A maze of winding cobbled streets, laced wooden balconies and tilting townhouses, Tbilisi's old town is a melting pot of Middle Eastern and European influences.
But the timeworn buildings, many of them gems of neoclassicism or Art Nouveau, are starting to crumble, leaving entire households without roofs over their heads. Flaking plaster and yawning wall cracks have become part of the district's look.
"Every time it rains, I'm thinking which house is going to collapse this time," commented art historian Marina Khatiashvili.
Of late, the Tbilisi city government and private developers have become increasingly appreciative of the old town, a sprawling area mostly tucked behind the city's central Freedom Square. The Georgian capital's real estate business is booming, with building construction one of the few economic sectors where jobs are easy to find. In 2007, the sector generated around 1.5 billion lari (slightly over $1 billion), according to the Department of Statistics.
"If before, developers simply wanted to demolish an old house, build a high-rise and sell it, now they've come to understand that you can actually make money on history," said Nino Chanishvili, a cultural heritage expert at the Old City Rehabilitation & Development Fund, an organization which works on contract with the Tbilisi city government.
To enhance the odds, the mayor's office has earmarked some 10 million lari (over $7 million) for restoration of Tbilisi's old town. "We are implementing a development project which aims to enhance Tbilisi's tourism, culture and business potential," said Deputy Mayor Mamuka Akhvlediani.
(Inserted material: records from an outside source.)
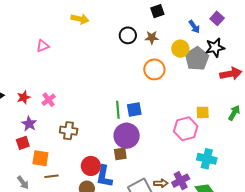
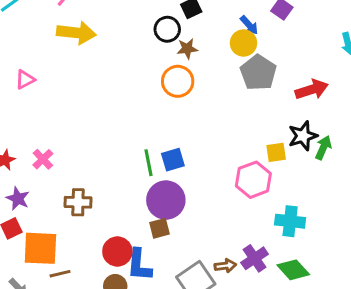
yellow arrow: (80, 19) -> (76, 33), size x1.4
black circle: (128, 35) -> (167, 29), moved
black star: (215, 48) -> (303, 136), moved
yellow circle: (180, 49) -> (244, 43), moved
orange circle: (154, 69) -> (178, 81), moved
orange square: (40, 158) -> (40, 248), size x1.4

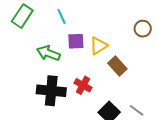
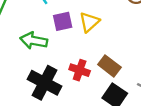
brown rectangle: (117, 66) -> (109, 66), moved
black cross: (51, 91) -> (44, 83), turned 32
But, for the most part, the cash-strapped municipality relies on private developers. "The city will never have enough money to restore and develop all the historical monuments and we have to engage the private sector," explained Akhvlediani.
"Today there as many as 1,700 buildings that are categorized as historical monuments, which is way too much for a town like Tbilisi," he said. "Places like Florence don't have that many protected buildings."
To attract more investment into the city, Akhvlediani wants to give a freer hand to developers to add extra floors or to replace old buildings with new ones if they adhere to old Tbilisi's architectural style. "Ideally the investor preserves the façade, but is allowed to expand the rear side of the building and use it for commercial purposes," Akhvlediani elaborated.
Reconciling those interests with preservationists, though, has proven to be an uphill task. Preservation is not necessarily the utmost thing on construction and real estate companies' minds, complained art historian Khatiashvili. "Where we see a historical monument, investors simply see square meters of building space," she said.
Residents are also often concerned with the bottom line. Asking prices, according to Khatiashvili, who serves on a city commission charged with reviewing building sales plans, can go as high as $5,000 per square meter a fee that would put Tbilisi among Eastern Europe's most expensive real estate markets.
"Obviously, no investor is interested to pay this much for rubble," scoffed Khatiashvili. "Financially, it only makes sense to an investor if there is an opportunity to put up a multi-storey building with lots of space to sell, not just renovate a half-ruined building."
Homeowners like Lamara Tarkhnishvili, though, think that $4,000 or $5,000 per square meter is a fair price. "Maybe it's a little too much today, but tomorrow it will be nothing as prices go up every day," Tarkhnishvili said.
To encourage sales, the mayor's office has stepped in as a go-between. "We act like real estate agents, buying houses from residents and selling them to investors," Deputy Mayor Akhvlediani said. "Otherwise, the residents may charge too much for their apartments and end up with nothing.
Giorgi Lomsadze is a freelance writer based in Tbilisi.